The Personal Narrative
Both teachers and researchers enjoyed having the luxury of time that the research study provided to reflect and to develop a clear, explicit understanding of all of the components of personal narrative. For example, they determined that the personal event selected also needed to involve...a restricted time frame...a brief, "bracketed" episode or experience with a tension and resolution, a beginning, middle and end...nonfiction...of high value to the author that evokes mood...with vivid details which elicit feeling in the reader... (Riley et al., 1993, p. 195).
Taking this perspective was working at the "meta" level—that is, a meta-awareness—looking down upon the task from "above"—as something to be observed and analyzed to gain a better understanding of what it is all about.
This process clarified instruction and provided specific and individual guidance for students.
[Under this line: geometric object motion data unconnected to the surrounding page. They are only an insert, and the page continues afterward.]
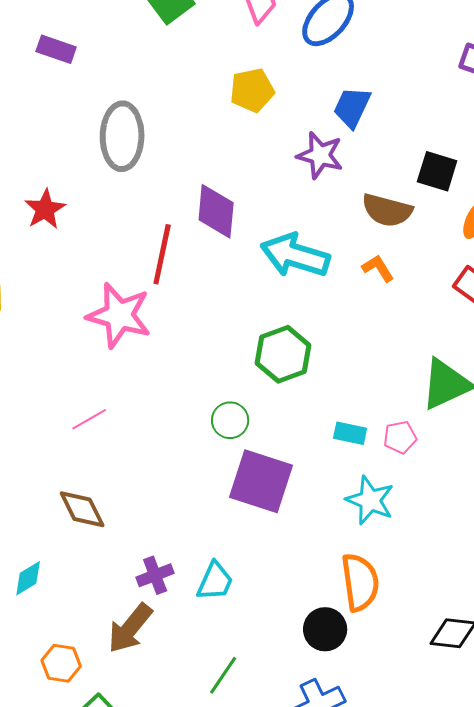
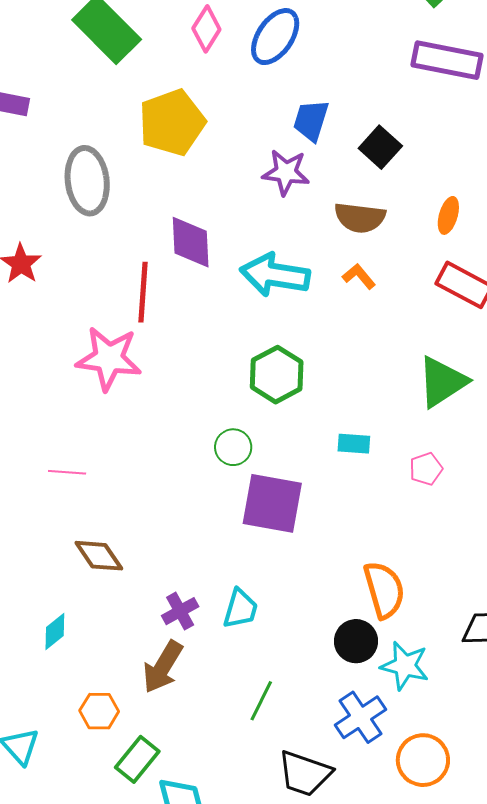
yellow pentagon: (252, 90) -> (172, 123), moved, size x1.5
black square: (437, 171) -> (380, 147), moved, turned 33
pink line: (89, 419) -> (67, 472), moved, turned 42
pink pentagon: (400, 437) -> (426, 469), moved
cyan star: (370, 500) -> (405, 666), moved

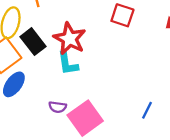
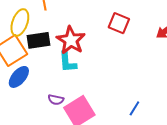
black rectangle: (33, 42) -> (38, 40), turned -65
Some students had chosen stories too long to tell, and after pages had not come near completing the narrative; it was not "bracketed." Others had chosen events that were not story-like, that is, descriptions of events without any problems or tension, without a beginning, middle and end. Some needed to create mood by providing specific images or by describing their own intense reactions. The framework elicited lively and substantive class discussion about tension, mood, examples of "imageable" details. Teachers judged that all of the students' final products benefited. More importantly, students increased their meta-awareness of the components of a personal narrative and were able to produce a better product with the next assignment.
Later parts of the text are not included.